February is Marijuana Awareness month, a time that the marijuana industry uses to promote its product. We at Makin’ It Happen wanted to take the opportunity to counter the industry’s narrative of a harmless and natural product to give folks a factual picture of the true nature of Big Marijuana.  

First things first, legalization and commercialization are not the same things! New Hampshire decriminalized Marijuana several years ago. This means that marijuana is no longer a criminal offense in the state of New Hampshire as well as most states in the US. If an individual has marijuana in their possession here in New Hampshire they may incur a small fine much like a speeding ticket.  

The argument for legalization often centers on our nation’s history of discriminatory drug laws and selective enforcement. Yes, there have been drug laws that aim to discriminate against marginalized populations such as youth and minorities. We should not use marijuana legalization as an excuse to not address the injustices that are embedded in our system. Legalizing marijuana is a poor remedy to fix systemic prejudice at the cost of the health of traditionally marginalized populations. 

The use and sale of marijuana for any purpose is currently illegal under federal law. However, in 2012 several states legalized the commercial sale of marijuana. Despite this, dozens of other states including New Hampshire—have continued to reject marijuana commercialization. Commercialization is having and will continue to have negative impacts on communities where it is sold because these often already marginalized and under-resourced communities now must deal with the negative impact of BIG MARIJUANA.    

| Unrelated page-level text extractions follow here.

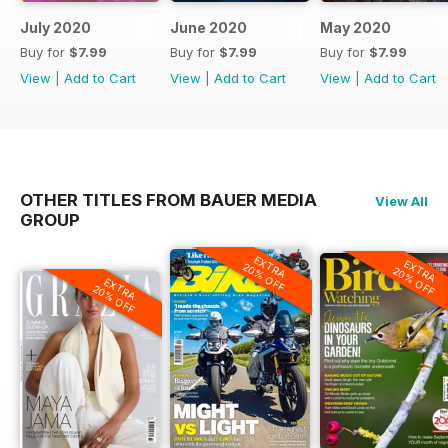
July 2020
June 2020
May 2020
Buy for
$7.99
Buy for
$7.99
Buy for
$7.99
View
|
Add to Cart
View
|
Add to Cart
View
|
Add to Cart
OTHER TITLES FROM BAUER MEDIA
View All
GROUP
EXTRA
EXTRA
20% OFF
20% OFF
EXTRA
20% OFF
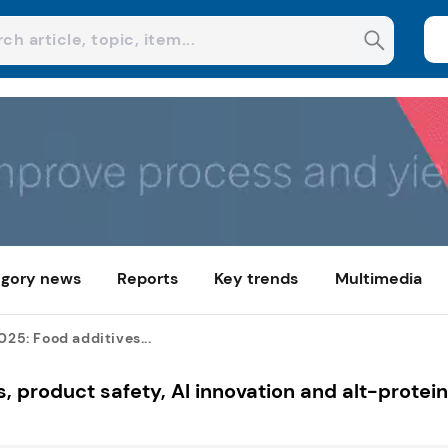
gory news
Reports
Key trends
Multimedia
2025: Food additives...
s, product safety, AI innovation and alt-protei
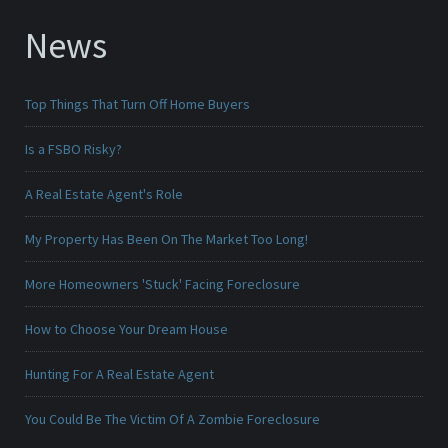
News
Top Things That Turn Off Home Buyers
Is a FSBO Risky?
A Real Estate Agent's Role
My Property Has Been On The Market Too Long!
More Homeowners 'Stuck' Facing Foreclosure
How to Choose Your Dream House
Hunting For A Real Estate Agent
You Could Be The Victim Of A Zombie Foreclosure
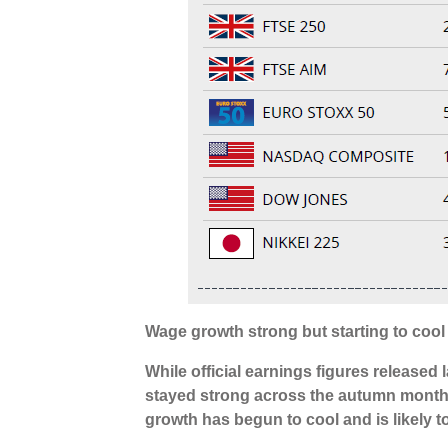
Wage growth strong but starting to cool
While official earnings figures release
stayed strong across the autumn month
growth has begun to cool and is likely t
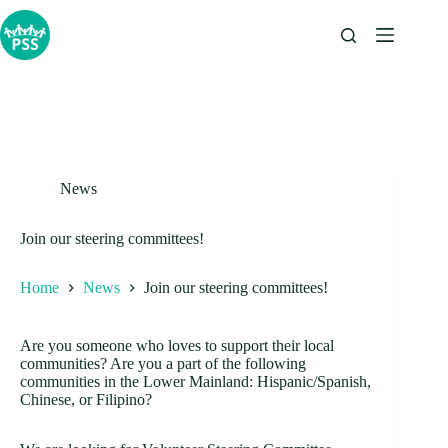
Skip
to
content
News
Join our steering committees!
Home
News
Join our steering committees!
Are you someone who loves to support their local
communities? Are you a part of the following
communities in the Lower Mainland: Hispanic/Spanish,
Chinese, or Filipino?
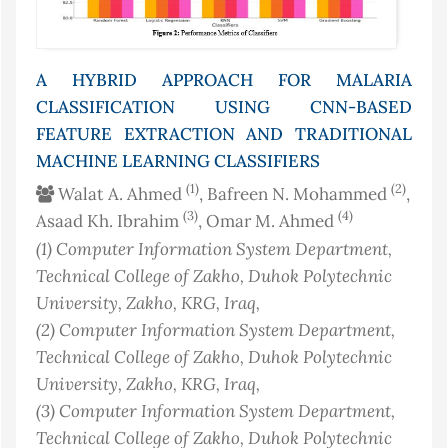
A HYBRID APPROACH FOR MALARIA
CLASSIFICATION USING CNN-BASED
FEATURE EXTRACTION AND TRADITIONAL
MACHINE LEARNING CLASSIFIERS
(1)
(2)
Walat A. Ahmed
, Bafreen N. Mohammed
,
(3)
(4)
Asaad Kh. Ibrahim
, Omar M. Ahmed
(1)
Computer Information System Department,
Technical College of Zakho, Duhok Polytechnic
University, Zakho, KRG
, Iraq
,
(2)
Computer Information System Department,
Technical College of Zakho, Duhok Polytechnic
University, Zakho, KRG
, Iraq
,
(3)
Computer Information System Department,
Technical College of Zakho, Duhok Polytechnic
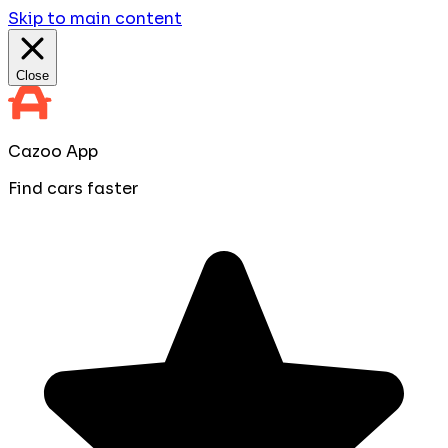
Skip to main content
Close
Cazoo App
Find cars faster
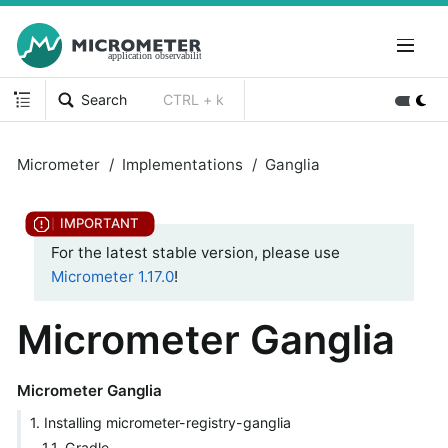
Search
CTRL + k
Micrometer
Implementations
Ganglia
For the latest stable version, please use
Micrometer 1.17.0
!
Micrometer Ganglia
Micrometer Ganglia
1. Installing micrometer-registry-ganglia
1.1. Gradle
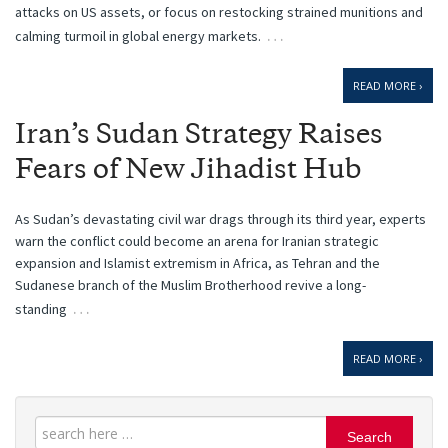
attacks on US assets, or focus on restocking strained munitions and
…
calming turmoil in global energy markets.
READ MORE ›
Iran’s Sudan Strategy Raises
Fears of New Jihadist Hub
As Sudan’s devastating civil war drags through its third year, experts
warn the conflict could become an arena for Iranian strategic
expansion and Islamist extremism in Africa, as Tehran and the
Sudanese branch of the Muslim Brotherhood revive a long-
…
standing
READ MORE ›
Search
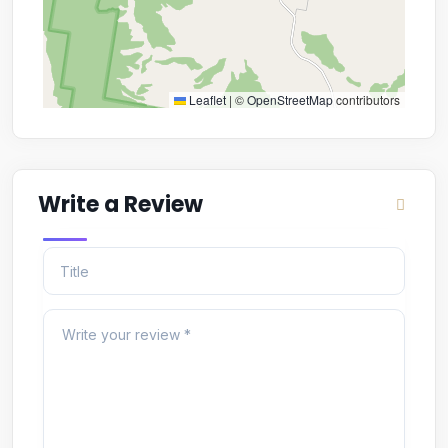
Leaflet
|
©
OpenStreetMap
contributors
Write a Review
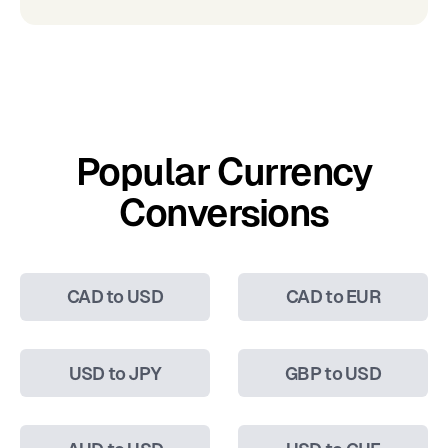
Popular Currency
Conversions
CAD to USD
CAD to EUR
USD to JPY
GBP to USD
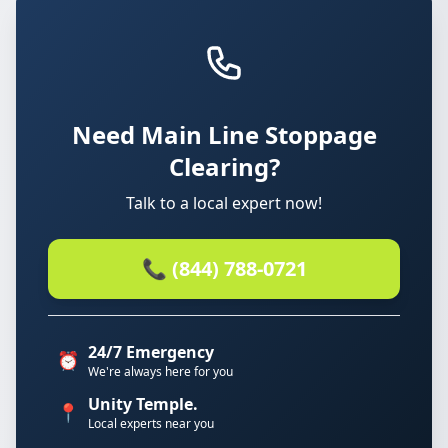
Need Main Line Stoppage
Clearing?
Talk to a local expert now!
📞 (844) 788-0721
24/7 Emergency
⏰
We're always here for you
Unity Temple.
📍
Local experts near you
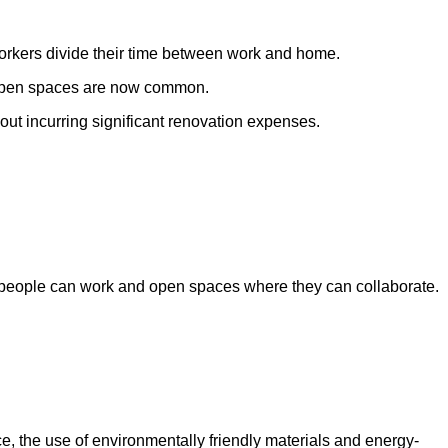
workers divide their time between work and home.
d open spaces are now common.
out incurring significant renovation expenses.
re people can work and open spaces where they can collaborate.
nce, the use of environmentally friendly materials and energy-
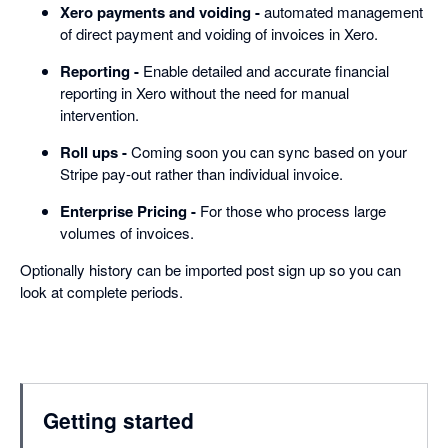
Xero payments and voiding -
automated management
of direct payment and voiding of invoices in Xero.
Reporting -
Enable detailed and accurate financial
reporting in Xero without the need for manual
intervention.
Roll ups -
Coming soon you can sync based on your
Stripe pay-out rather than individual invoice.
Enterprise Pricing -
For those who process large
volumes of invoices.
Optionally history can be imported post sign up so you can
look at complete periods.
Getting started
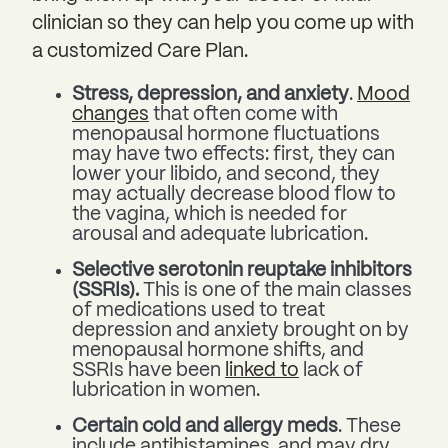
clinician so they can help you come up with
a customized Care Plan.
Stress, depression, and anxiety
.
Mood
changes
that often come with
menopausal hormone fluctuations
may have two effects: first, they can
lower your libido, and second, they
may actually decrease blood flow to
the vagina, which is needed for
arousal and adequate lubrication.
Selective serotonin reuptake inhibitors
(SSRIs).
This is one of the main classes
of medications used to treat
depression and anxiety brought on by
menopausal hormone shifts, and
SSRIs have been
linked to
lack of
lubrication in women.
Certain cold and allergy meds
. These
include antihistamines, and may dry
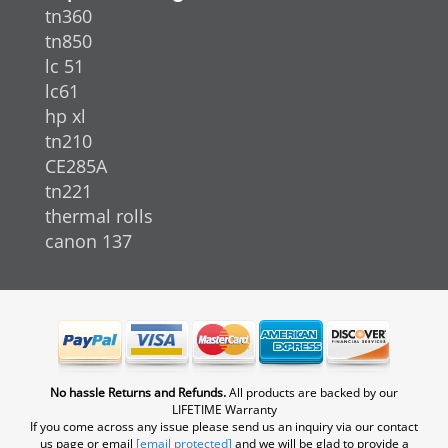
tn360
tn850
lc 51
lc61
hp xl
tn210
CE285A
tn221
thermal rolls
canon 137
No hassle Returns and Refunds.
All products are backed by our
LIFETIME Warranty
If you come across any issue please send us an inquiry via our contact
us page or email
[email protected]
and we will be glad to provide a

Big tobacco and big marijuana are cut from the same cloth and history will repeat itself. Smart Approaches to Marijuana (SAM) shows how states that legalized marijuana have the highest rates of marijuana use in the country, and use is sharply increasing in vulnerable demographics, like youth and young adults whose brains are still developing. These states also have according to a 2020 report by SAM: 

  • Higher rates of marijuana-related driving fatalities.  
  • Issues with “legally” sold, but contaminated, marijuana vapes.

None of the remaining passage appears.